• [What you have to do] The expected answer is a bare count of the lines in the data below that contain "application".

• [Given entries]
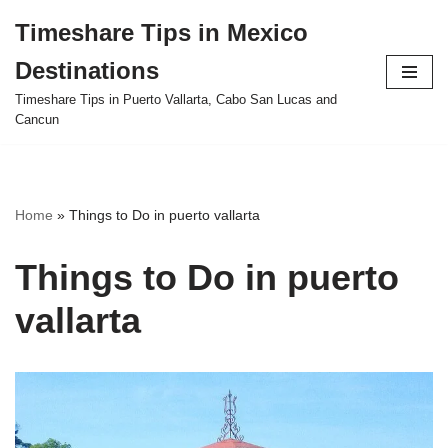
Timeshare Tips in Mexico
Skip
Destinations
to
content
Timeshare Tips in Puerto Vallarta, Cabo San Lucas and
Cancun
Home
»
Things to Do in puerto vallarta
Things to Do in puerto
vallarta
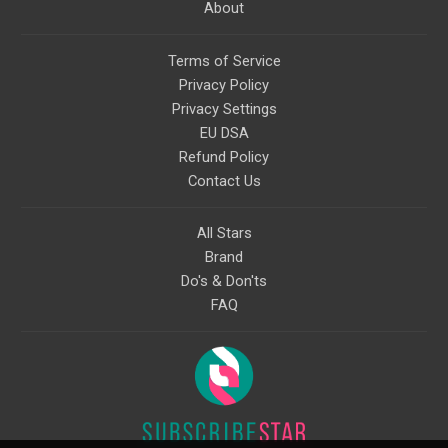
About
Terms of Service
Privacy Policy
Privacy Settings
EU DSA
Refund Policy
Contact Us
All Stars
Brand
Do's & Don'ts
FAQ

--

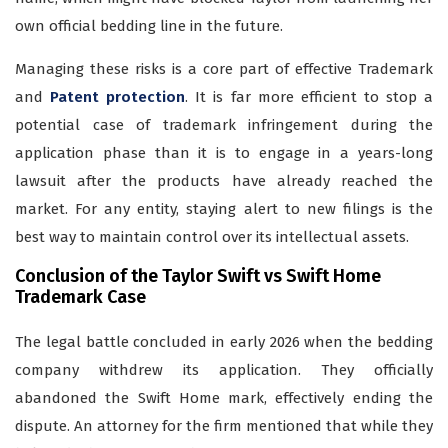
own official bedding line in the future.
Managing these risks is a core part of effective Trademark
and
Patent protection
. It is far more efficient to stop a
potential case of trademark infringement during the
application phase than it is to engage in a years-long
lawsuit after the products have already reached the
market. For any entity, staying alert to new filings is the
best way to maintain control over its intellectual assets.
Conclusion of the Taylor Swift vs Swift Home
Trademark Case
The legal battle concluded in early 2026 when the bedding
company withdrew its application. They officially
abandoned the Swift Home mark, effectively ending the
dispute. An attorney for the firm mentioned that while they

--

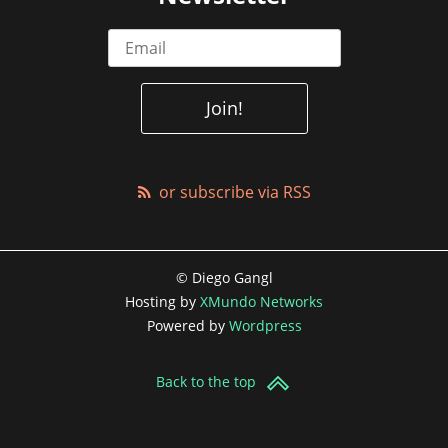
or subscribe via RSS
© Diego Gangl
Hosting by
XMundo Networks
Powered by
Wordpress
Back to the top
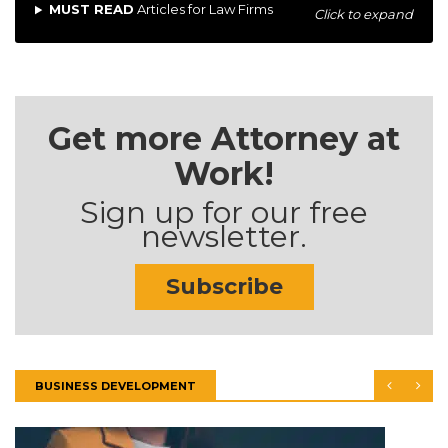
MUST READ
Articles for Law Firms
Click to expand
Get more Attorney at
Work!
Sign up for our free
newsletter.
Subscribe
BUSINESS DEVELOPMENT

• [Answer to the problem] 2